Maerri - Ed 2

557 70 32
                                    



Setelah sekian lama akhirnya saya bisa menongolkan (?) diri lagi, tapi lanjut ini dulu ya yang lain nanti dulu. Lagi mencoba benerin mood nulis dulu jadinya memang mancingnya pake si Mae ini yang emang rada-rada absurd ye. Yang menunggu ending Mom (Me) sabar ya cinta-cintaku, sedang diusahakan juga. Doakan semoga bisa apdet secepatnya.

Jujur sih saya kangen baca komen-komen dari wattpad. Jadi ditunggu ya komen-komennya. Karena dengan komen-komen kalian semoga semangat saya meningkat.

Terima kasih sebelum dan sesudahnya. Happy reading! Luv luv luv....

Mita ^^,

======================================================


"Mae, nyapunya yang bener. Itu masih banyak daun yang belum kesapu." Ucapan itu sukses membuat mataku memelototi sapu lidi di genggaman. Karena jelas, aku tidak berani memelototi sang empunya suara. Bisa durhaka. Mending kalau cuma dikutuk jadi batu, nah kalau justru dikutuk jadi perawan tua kan berabe.

"Nggeh, Mbah." Menuruti dengan terpaksa, aku kembali menyapu dua buah daun yang memang tertinggal di belakang. Dua buah daun yang entah bagaimana caranya tidak luput dari penglihatan beliau.

Duh, memang ya nasibku sedang apes. Mbah Semi, simbah-simbah yang membuat ibu seketika menggalaukan jodoh putri cantiknya, tidak ada angin tidak ada hujan hari ini berkunjung ke rumah. Dan seperti hari-hari lainnya jika beliau kemari, tidak akan ada kata 'tenang' dalam hidupku. Karena dengan penuh kesadaran, beliau pasti akan mendikte semua hal yang kulakukan. Dari caraku memakai baju, memasak, hingga bersih-bersih rumah. Ah pokoknya semua hal yang bisa beliau dikte pasti bakal kena. Seperti sekarang, beliau mendikte caraku menyapu daun-daun di halaman rumah. Untung saja beliau tidak mendikte masalah jodoh. Eh, atau belum?

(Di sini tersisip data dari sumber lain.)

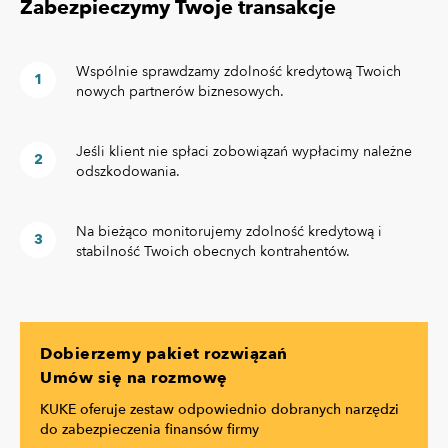
Zabezpieczymy Twoje transakcje
Wspólnie sprawdzamy zdolność kredytową Twoich
nowych partnerów biznesowych.
Jeśli klient nie spłaci zobowiązań wypłacimy należne
odszkodowania.
Na bieżąco monitorujemy zdolność kredytową i
stabilność Twoich obecnych kontrahentów.
Dobierzemy pakiet rozwiązań
Umów się na rozmowę
KUKE oferuje zestaw odpowiednio dobranych narzędzi
do zabezpieczenia finansów firmy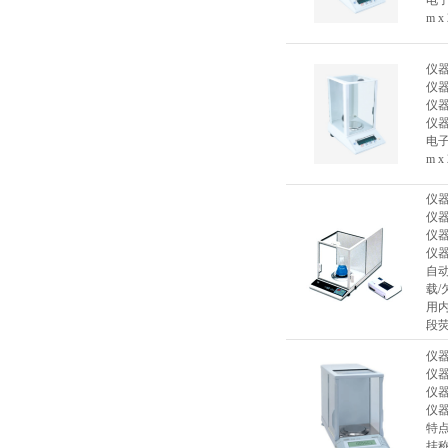
电子
m x
仪
仪
仪
仪
电子
m x
仪
仪
仪
仪
自
载/
用
段
仪
仪
仪
仪
特点
挂称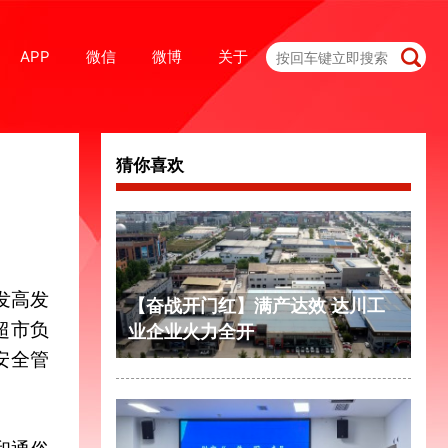
APP
微信
微博
关于
猜你喜欢
发高发
【奋战开门红】满产达效 达川工
超市负
业企业火力全开
安全管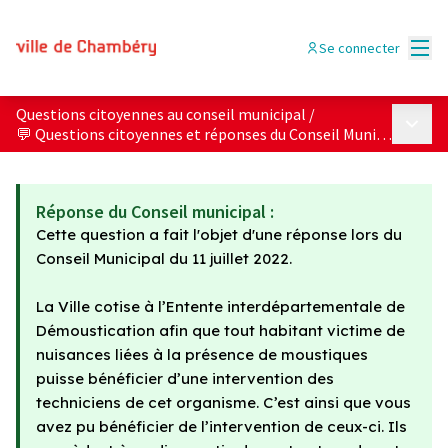
Menu
Se connecter
Questions citoyennes au conseil municipal
/
Menu p
💬 Questions citoyennes et réponses du Conseil Municipal
Réponse du Conseil municipal :
Cette question a fait l'objet d'une réponse lors du
Conseil Municipal du 11 juillet 2022.
La Ville cotise à l’Entente interdépartementale de
Démoustication afin que tout habitant victime de
nuisances liées à la présence de moustiques
puisse bénéficier d’une intervention des
techniciens de cet organisme. C’est ainsi que vous
avez pu bénéficier de l’intervention de ceux-ci. Ils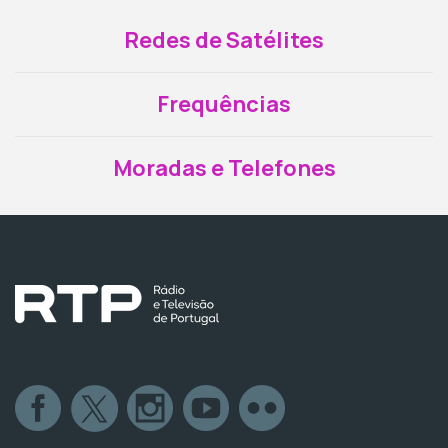
Redes de Satélites
Frequências
Moradas e Telefones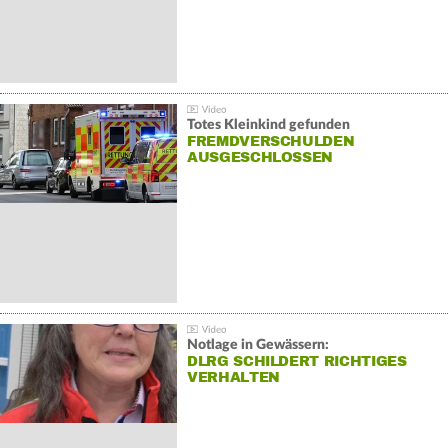
Totes Kleinkind gefunden
FREMDVERSCHULDEN
AUSGESCHLOSSEN
Notlage in Gewässern:
DLRG SCHILDERT RICHTIGES
VERHALTEN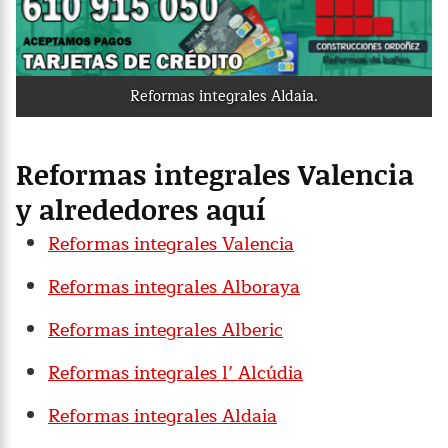
Reformas integrales Aldaia.
Reformas integrales Valencia
y alrededores aquí
Reformas integrales Valencia
Reformas integrales Alboraya
Reformas integrales Alberic
Reformas integrales l’ Alcúdia
Reformas integrales Aldaia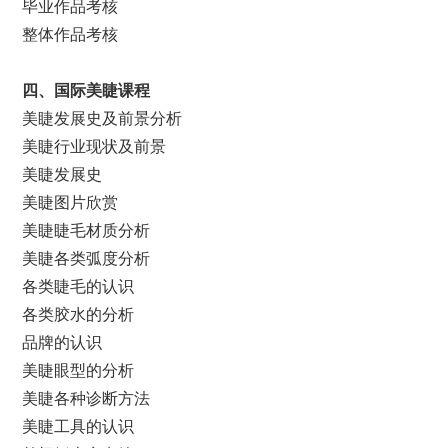
毕业作品考核
整体作品考核
四、国际美睫课程
美睫发展史及前景分析
美睫行业现状及前景
美睫发展史
美睫图片欣赏
美睫睫毛材质分析
美睫各类弧度分析
各类睫毛的认识
各类胶水的分析
品牌的认识
美睫眼型的分析
美睫各种诊断方法
美睫工具的认识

"Kalau nyapu itu yang bersih. Biar nanti suamimu nggak brewokan atau kumisan." Nah kan! Baru juga dipikirkan. Memutar mata kesal, aku menyeletuk pelan, "Mendingan juga dapet suami brewokan daripada nggak dapet sama sekali."

Ups, sorry... bukan maksudku mengungkit status yang memang sudah terungkit.... Lagian aku mengatakannya dengan pelan ko, Mbah Semi tentu tidak akan mendengarnya, dengan jarak kami yang lumayan jauh. Beliau duduk manis di teras, sementara aku bergulat dengan sapu, sampah, dedaunan dan debu di halaman rumah. Jangan lupakan juga telinga yang mulai ikut menurun daya tangkapnya mengikuti kenaikan umur beliau. Jadi aman-aman saja aku menyeletuk seperti tadi.

Lagi pula coba dipikir, apa salahnya mendapatkan suami brewokan dan kumisan? Kan unyu juga punya suami brewokan. Geli-geli sedap gitu kan kalau lagi dicium-cium. Daripada nggak ada yang nyium.

Kan... songong lagi akunya.

Tapi jujur saja, aku memang selalu agak kesal kalau Mbah Semi mulai seperti ini. Rasanya semua yang kulakukan selalu salah. Apa pun selalu beliau kaitkan dengan mitos. Entah kalau nyapu tidak bersih nanti dapat suami brewokan, atau kalau berdiri di pintu bakalan susah jodoh, makan sayap ayam nanti jodohnya terbang. Ya kali gara-gara terlalu percaya mitos-mitos itu sampai hari ini Mbah Semi belum menikah. Dan seolah tidak mau menjadi korban mitos sendirian, beliau mulai menyeretku dalam belenggu mitos-mitos tersebut.

Tapi tenang saja, seorang Mae tidak akan tinggal diam dalam hal jodoh ini. Kalau perlu nanti saat memasak, kulebihkan takaran garam di semua masakan supaya keasinan dan aku dibilang pengin kawin. Untuk menekankan bahwa aku berbeda dengan Mbah Semi. Aku mau dan pengin nikah! Hanya untuk saat ini masih terkendala dalam hal mamas calon yang tak kunjung datang.